Assignment: For the entries below, repeat exactly each line starting with the one that contains "Kilde: Statens legemiddelverk" and going on through the one that contains "Koordinasjon og motorikk svekkes.", and no others.

Raw data:
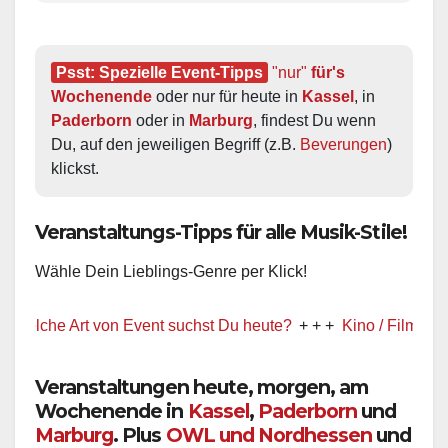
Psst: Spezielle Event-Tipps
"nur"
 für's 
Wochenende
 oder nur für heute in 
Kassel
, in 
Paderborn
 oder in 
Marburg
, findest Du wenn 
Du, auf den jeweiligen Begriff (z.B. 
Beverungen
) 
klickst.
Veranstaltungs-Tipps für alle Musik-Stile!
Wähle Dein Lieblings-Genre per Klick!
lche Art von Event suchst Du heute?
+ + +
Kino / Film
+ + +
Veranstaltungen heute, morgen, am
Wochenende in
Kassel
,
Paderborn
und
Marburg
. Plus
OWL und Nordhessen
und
==
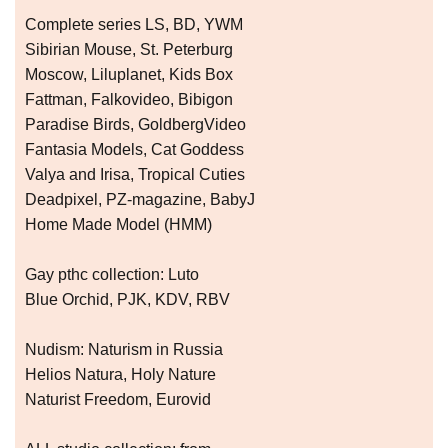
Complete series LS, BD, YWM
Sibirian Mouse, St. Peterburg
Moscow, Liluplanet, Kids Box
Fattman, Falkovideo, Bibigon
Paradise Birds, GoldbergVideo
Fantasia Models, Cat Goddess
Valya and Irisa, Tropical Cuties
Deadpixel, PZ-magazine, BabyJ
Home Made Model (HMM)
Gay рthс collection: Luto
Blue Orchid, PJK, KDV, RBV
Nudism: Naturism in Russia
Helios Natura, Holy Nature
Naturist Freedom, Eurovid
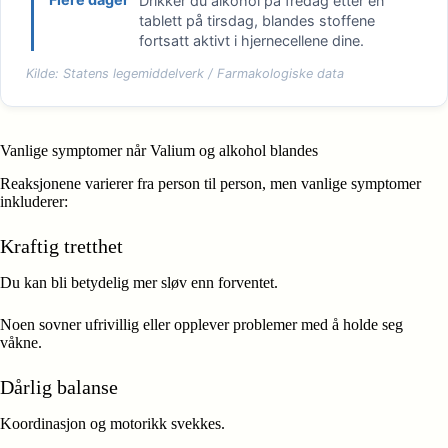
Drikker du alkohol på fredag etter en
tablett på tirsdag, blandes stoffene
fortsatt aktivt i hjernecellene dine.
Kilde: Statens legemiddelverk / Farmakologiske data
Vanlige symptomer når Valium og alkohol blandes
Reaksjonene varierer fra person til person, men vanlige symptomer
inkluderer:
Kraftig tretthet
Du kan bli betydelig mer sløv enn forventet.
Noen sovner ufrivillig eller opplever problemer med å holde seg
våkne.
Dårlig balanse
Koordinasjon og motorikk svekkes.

Answer to the exercise:
Kilde: Statens legemiddelverk / Farmakologiske data
Vanlige symptomer når Valium og alkohol blandes
Reaksjonene varierer fra person til person, men vanlige symptomer
inkluderer:
Kraftig tretthet
Du kan bli betydelig mer sløv enn forventet.
Noen sovner ufrivillig eller opplever problemer med å holde seg
våkne.
Dårlig balanse
Koordinasjon og motorikk svekkes.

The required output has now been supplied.